Collected data
········

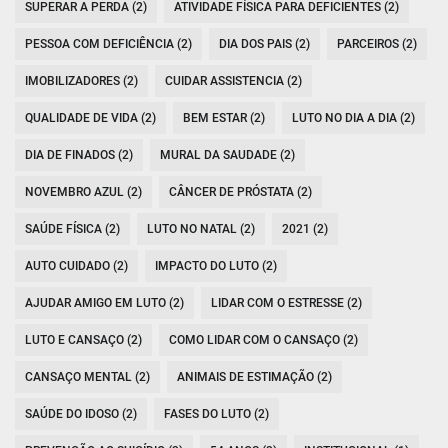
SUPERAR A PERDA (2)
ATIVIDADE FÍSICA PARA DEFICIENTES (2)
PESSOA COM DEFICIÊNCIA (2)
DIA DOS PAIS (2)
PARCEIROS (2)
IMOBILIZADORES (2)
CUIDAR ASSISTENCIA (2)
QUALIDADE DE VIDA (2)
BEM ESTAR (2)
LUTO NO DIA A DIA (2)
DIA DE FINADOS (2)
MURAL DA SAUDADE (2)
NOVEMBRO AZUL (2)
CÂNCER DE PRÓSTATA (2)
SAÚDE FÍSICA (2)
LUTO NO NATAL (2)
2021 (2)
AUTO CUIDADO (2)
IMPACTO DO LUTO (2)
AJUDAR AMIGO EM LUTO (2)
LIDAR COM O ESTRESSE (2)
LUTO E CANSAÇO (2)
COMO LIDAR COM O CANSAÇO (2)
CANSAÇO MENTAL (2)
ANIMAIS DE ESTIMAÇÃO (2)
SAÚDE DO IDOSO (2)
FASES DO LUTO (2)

········

Please show the lines in the entries above that hold the string "CANSAÇO".

LUTO E CANSAÇO (2)
COMO LIDAR COM O CANSAÇO (2)
CANSAÇO MENTAL (2)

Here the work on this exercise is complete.